Enviada em 17/08/2020

No livro “Sociedade do espetáculo”, do filósofo e sociólogo Guy Debord, pessoas vivem a vida como uma “apresentação” diante das outras, em função de um padrão imposto pela sociedade. Lamentavelmente, essa obra não destoa da realidade atual no Brasil, apresentada nos grandes meios de comunicação. Isso porque, a excessiva busca pela perfeição e a distorção da definição de saúde, coloca em escanteio a sanidade física e mental, que reflete numa má qualidade de vida.

Segundo a OMS, o conceito de saúde engloba bem-estar físico, mental e social. Mais precisamente, o corpo é reflexo do estilo de vida do indivíduo, por isso, é essencial manter hábitos saudáveis. Essa prática, é classificada como autocuidado e deve ser encaixada a rotina de forma prioritária. Uma vez que pode manifestar grandes melhorias em outras funções pessoais como desempenho no trabalho e relações sociais.

A série televisiva “Skin Decision”, retrata casos de pessoas que restauram sua autoestima com procedimentos estéticos, cirúrgicos e a inclusão de hábitos saudáveis. Segundo ela, as mudanças servem para melhorar o indivíduo e não o transformar. Dessa forma, se decompõe a ideia de perfeição almejada, e retoma importância dos autocuidados, que moldam a sanidade pessoal.

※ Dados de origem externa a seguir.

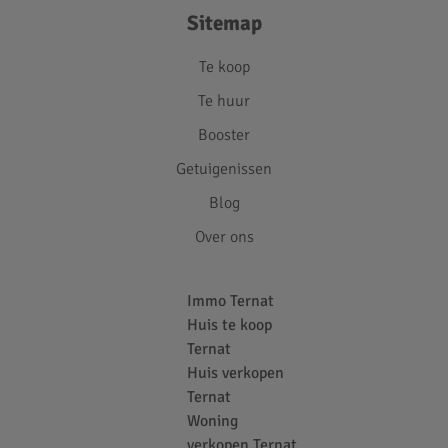
Sitemap
Te koop
Te huur
Booster
Getuigenissen
Blog
Over ons
Immo Ternat
Huis te koop
Ternat
Huis verkopen
Ternat
Woning
verkopen Ternat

Portanto, dada a relevância do cuidado próprio. O Ministério da Saúde deve desenvolver campanhas que expliquem e estimulem o autocuidado. Para que seja veiculado nos grandes meios de comunicação (internet, televisão). A fim de alertar o maior número de pessoas sobre a importância desempenhada na qualidade de vida. Espera-se com isso, o bem-estar individual e consequentemente o da sociedade.